ABSTRACT: When hospitalization is required to manage an accidental injury or complications of a worsening chronic disease, the health team is challenged to not only focus on the presenting diagnoses, but also to minimize additional risks to the patient while under inpatient care. In addition to monitoring progress to achieve clinical goals, providers must also be vigilant in preventing additional risks such as adverse drug reactions and preventable medication errors. An additional monitoring focus that may be less commonly considered, but equally important, is the potential emergence of psychiatric symptoms in patients without a history of mental illness. Delirium, exacerbations of perceptual symptoms in dementia, and psychosis are chief among these considerations because of the significant stress they can cause the patient and caregivers.

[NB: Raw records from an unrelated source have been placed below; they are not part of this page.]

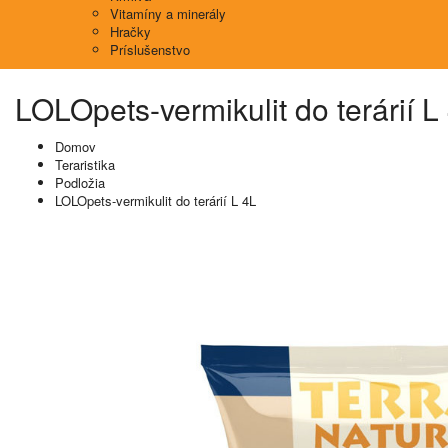
Vitamíny a minerály
Hračky
Príslušenstvo
LOLOpets-vermikulit do terárií L
Domov
Teraristika
Podložia
LOLOpets-vermikulit do terárií L 4L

Among the major challenges of the current healthcare system is providing effective community-based care for dependent older adults and other frail, community-dwelling individuals who have been diagnosed with multiple chronic conditions. Studies have demonstrated that the provision of integrated care at the patient’s home not only reduces unnecessary hospitalizations and emergency-room visits, but also decreases earlier mortality in these vulnerable community-dwelling individuals.1 Despite systemwide efforts to reduce hospitalizations by more effectively managing chronic disease in the community, many individuals will still require inpatient intervention; therefore, the focus must be on decreasing length of hospital stay and reducing or avoiding unintended complications during hospitalization, regardless of the length of stay.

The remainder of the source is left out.